Sunday, January 24, 2010

Jesus Built my Hot Rod, Redux

A couple of years ago, when I got started analyzing the material aspects of Scripture, it was as a fun continuation of my work in my doctoral dissertation. I wrote the dissertation, in part, as a meditation on The Golfer's Bible, from Holman Christian Bible Publishers. I was intrigued then, as I am today, with the blatant (crass?) melding of American consumer recreation and lifestyle activities with the physical objects we call Bibles.

Now this is not the place to launch into a tirade about these practices. Maybe, in fact, these actions by publishers to make the Bible "more accessible" are not so bad. I have my opinions, obviously, but I will also admit that those opinions have shifted back and forth as I continue this research. So I will let the reader, ultimately, be her own judge on these matters.

But sometimes it gets hard to restrain myself.

So in earlier posts I have also alluded to the Mossy Oak Personal Size Giant Print Bible from Thomas Nelson. I also quoted a little from its introduction in the previous post. I will have more to say, in the coming months, about this particular Bible (it forms part of a chapter in my forthcoming book). For now, I will simply gesture to it again, saying it was a stranger find for me, at first, than the Golfer's Bible.

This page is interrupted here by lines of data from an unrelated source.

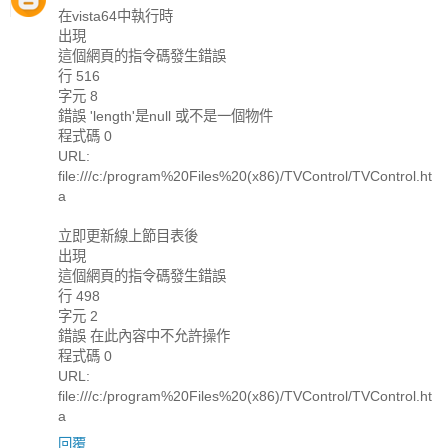
在vista64中執行時
出現
這個網頁的指令碼發生錯誤
行 516
字元 8
錯誤 'length'是null 或不是一個物件
程式碼 0
URL:
file:///c:/program%20Files%20(x86)/TVControl/TVControl.ht
a
立即更新線上節目表後
出現
這個網頁的指令碼發生錯誤
行 498
字元 2
錯誤 在此內容中不允許操作
程式碼 0
URL:
file:///c:/program%20Files%20(x86)/TVControl/TVControl.ht
a
回覆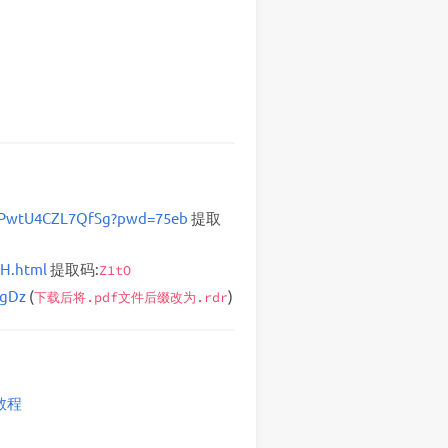
2ZPwtU4CZL7QfSg?pwd=75eb
提取
LH.html
提取码:
Z1tO
7gDz
(
)
下载后将.pdf文件后缀改为.rdr
教程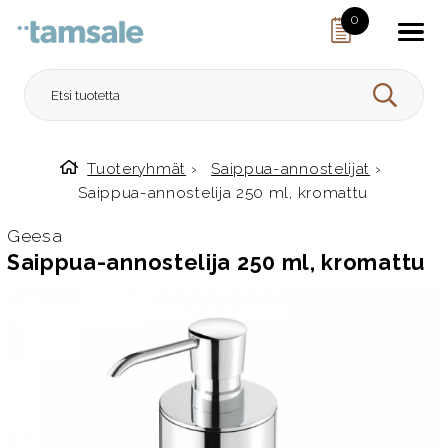
Skip to content
0
HAE
Tuoteryhmät
›
Saippua-annostelijat
›
Etusivulle
Saippua-annostelija 250 ml, kromattu
Geesa
Saippua-annostelija 250 ml, kromattu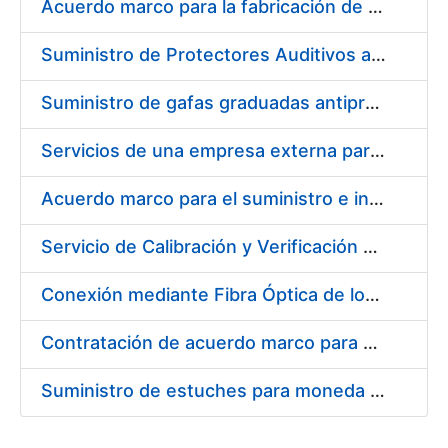
Acuerdo marco para la fabricación de piezas
Suministro de Protectores Auditivos a medida para las personas trabajadoras de los Centros de Trabajo de Madrid y Burgos
Suministro de gafas graduadas antiproyecciones para los trabajadores de la FNMT-RCM en los centros de trabajo de Madrid y Burgos
Servicios de una empresa externa para el asesoramiento y resolución de los recursos de alzada que se presentan relacionados con procesos de selección para la FNMT-RCM
Acuerdo marco para el suministro e instalación de persianas, estores y otros complementos
Servicio de Calibración y Verificación Externa de los Equipos de Medición del Servicio de Prevención de la FNMT-RCM
Conexión mediante Fibra Óptica de los Centros de Proceso de Datos (CPDs) de las sedes de la FNMT-RCM de Burgos y Madrid
Contratación de acuerdo marco para el Suministro de Material de Electricidad para la Fábrica Nacional de Moneda y Timbre-Real Casa de la Moneda en su centro de trabajo de Burgos
Suministro de estuches para moneda de 30 €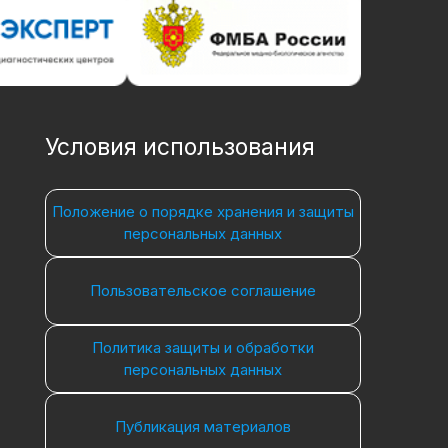
Условия использования
Положение о порядке хранения и защиты
персональных данных
Пользовательское соглашение
Политика защиты и обработки
персональных данных
Публикация материалов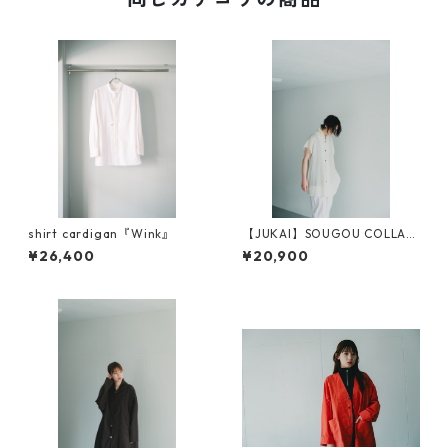
shirt cardigan『Wink』
【JUKAI】SOUGOU COLLAR
SHIRTS（NON-SLEEVE）
¥26,400
¥20,900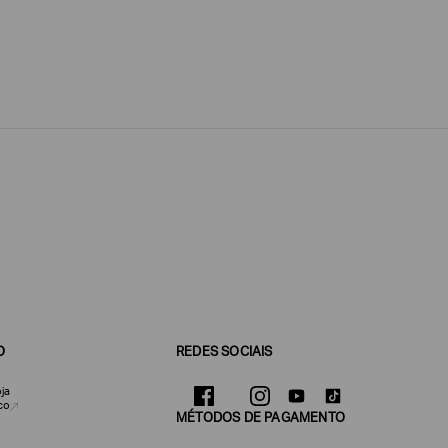
O
REDES SOCIAIS
ja
co
MÉTODOS DE PAGAMENTO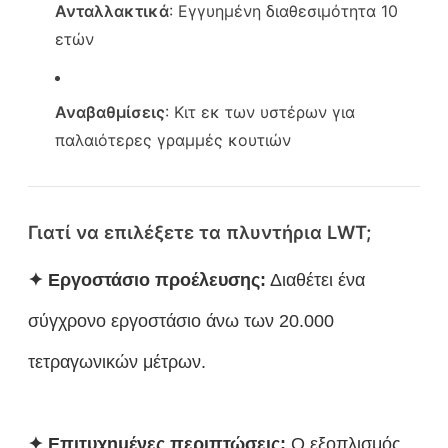
Ανταλλακτικά
: Εγγυημένη διαθεσιμότητα 10
ετών
Αναβαθμίσεις
: Κιτ εκ των υστέρων για
παλαιότερες γραμμές κουτιών
Γιατί να επιλέξετε τα πλυντήρια LWT;
✦ Εργοστάσιο προέλευσης:
Διαθέτει ένα
σύγχρονο εργοστάσιο άνω των 20.000
τετραγωνικών μέτρων.
✦ Επιτυχημένες περιπτώσεις:
Ο εξοπλισμός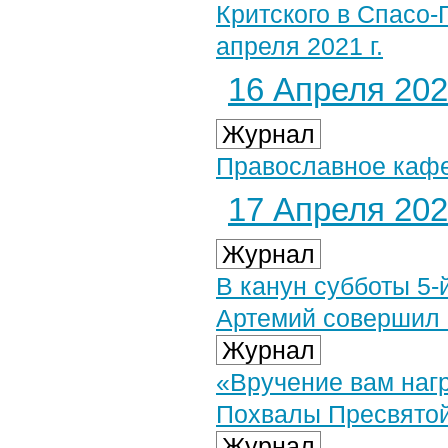
Критского в Спасо
апреля 2021 г.
16 Апреля 2021
Журнал
Православное кафе
17 Апреля 2021
Журнал
В канун субботы 5-
Артемий совершил 
Журнал
«Вручение вам наг
Похвалы Пресвято
Журнал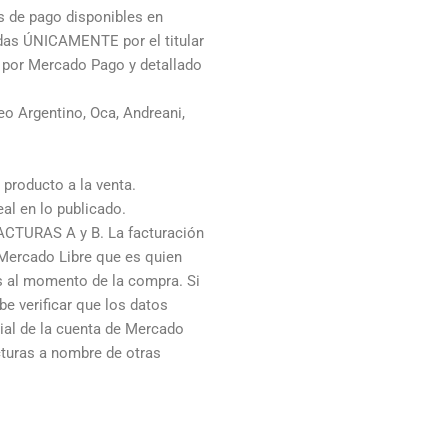
de pago disponibles en
adas ÚNICAMENTE por el titular
o por Mercado Pago y detallado
o Argentino, Oca, Andreani,
producto a la venta.
al en lo publicado.
ACTURAS A y B. La facturación
 Mercado Libre que es quien
os al momento de la compra. Si
e verificar que los datos
cial de la cuenta de Mercado
cturas a nombre de otras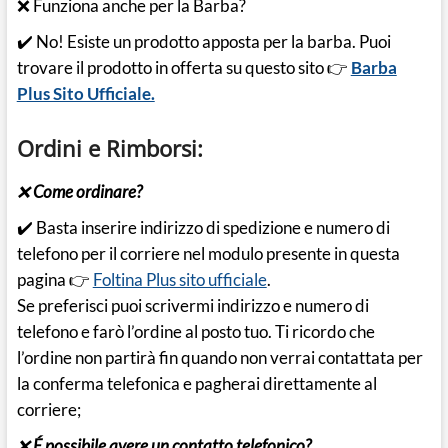
❌ Funziona anche per la Barba?
✔️ No! Esiste un prodotto apposta per la barba. Puoi
trovare il prodotto in offerta su questo sito 👉
Barba
Plus Sito Ufficiale.
Ordini e Rimborsi:
❌
Come ordinare?
✔️ Basta inserire indirizzo di spedizione e numero di
telefono per il corriere nel modulo presente in questa
pagina 👉
Foltina Plus sito ufficiale
.
Se preferisci puoi scrivermi indirizzo e numero di
telefono e farò l’ordine al posto tuo. Ti ricordo che
l’ordine non partirà fin quando non verrai contattata per
la conferma telefonica e pagherai direttamente al
corriere;
❌
É possibile avere un contatto telefonico?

For a long time, it was my favorite example of this phenomenon of "designer Scripture." Moreover, when I tell people what I do, they often respond by asking me, "So what's the best Bible?" or some variant of that question. Because I think that might be the wrong question to ask, for several months the Mossy Oak has been the Bible I recommended [1].

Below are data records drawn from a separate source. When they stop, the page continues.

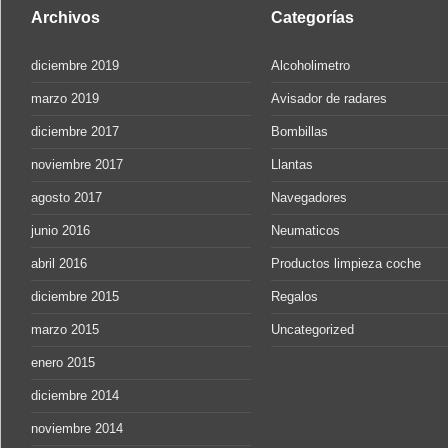
Archivos
Categorías
diciembre 2019
Alcoholimetro
marzo 2019
Avisador de radares
diciembre 2017
Bombillas
noviembre 2017
Llantas
agosto 2017
Navegadores
junio 2016
Neumaticos
abril 2016
Productos limpieza coche
diciembre 2015
Regalos
marzo 2015
Uncategorized
enero 2015
diciembre 2014
noviembre 2014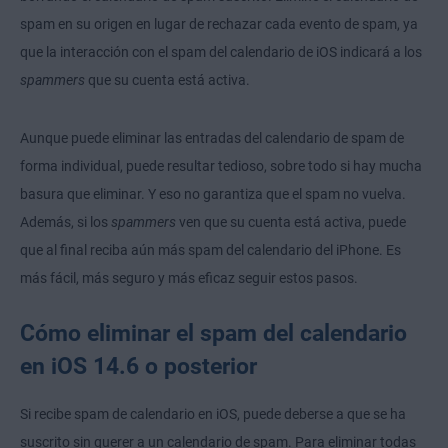
spam en su origen en lugar de rechazar cada evento de spam, ya
que la interacción con el spam del calendario de iOS indicará a los
spammers
que su cuenta está activa.
Aunque puede eliminar las entradas del calendario de spam de
forma individual, puede resultar tedioso, sobre todo si hay mucha
basura que eliminar. Y eso no garantiza que el spam no vuelva.
Además, si los
spammers
ven que su cuenta está activa, puede
que al final reciba aún más spam del calendario del iPhone. Es
más fácil, más seguro y más eficaz seguir estos pasos.
Cómo eliminar el spam del calendario
en iOS 14.6 o posterior
Si recibe spam de calendario en iOS, puede deberse a que se ha
suscrito sin querer a un calendario de spam. Para eliminar todas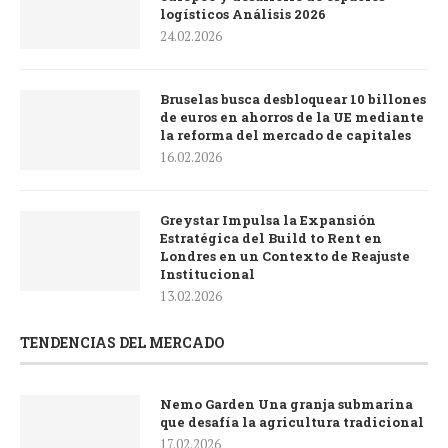
logísticos Análisis 2026
24.02.2026
Bruselas busca desbloquear 10 billones
de euros en ahorros de la UE mediante
la reforma del mercado de capitales
16.02.2026
Greystar Impulsa la Expansión
Estratégica del Build to Rent en
Londres en un Contexto de Reajuste
Institucional
13.02.2026
TENDENCIAS DEL MERCADO
Nemo Garden Una granja submarina
que desafía la agricultura tradicional
17.02.2026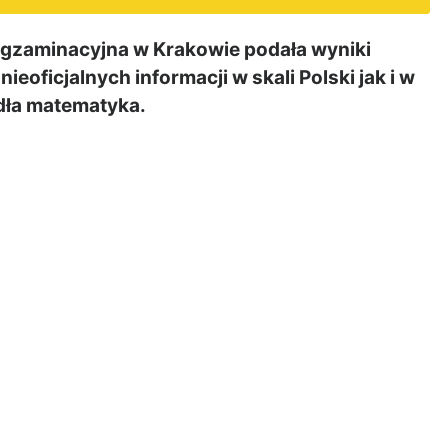
gzaminacyjna w Krakowie podała wyniki
oficjalnych informacji w skali Polski jak i w
ła matematyka.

Let us thrust all that to the side, however. Ladies and gentlemen, do not doubt for a moment we cannot push the envelope. We can. Do not doubt for a moment that a Bible can become weirder, more absurd. It can. We can rebuild it. We have the technology. We can make it better. Stronger. Faster.

Ladies and gentleman, start your engines. I give you... The NASCAR Stock Car Racing Edition of the Holy Bible, from Zondervan publishers.

I first saw this Bible in the Memphis BookStar a few weeks before Christmas, and was going to write about it then, but I got distracted by the holidays and then the birth of my daughter. Now Hugh Pyper has written a really good piece analyzing the NASCAR Bible for the SBL Forum.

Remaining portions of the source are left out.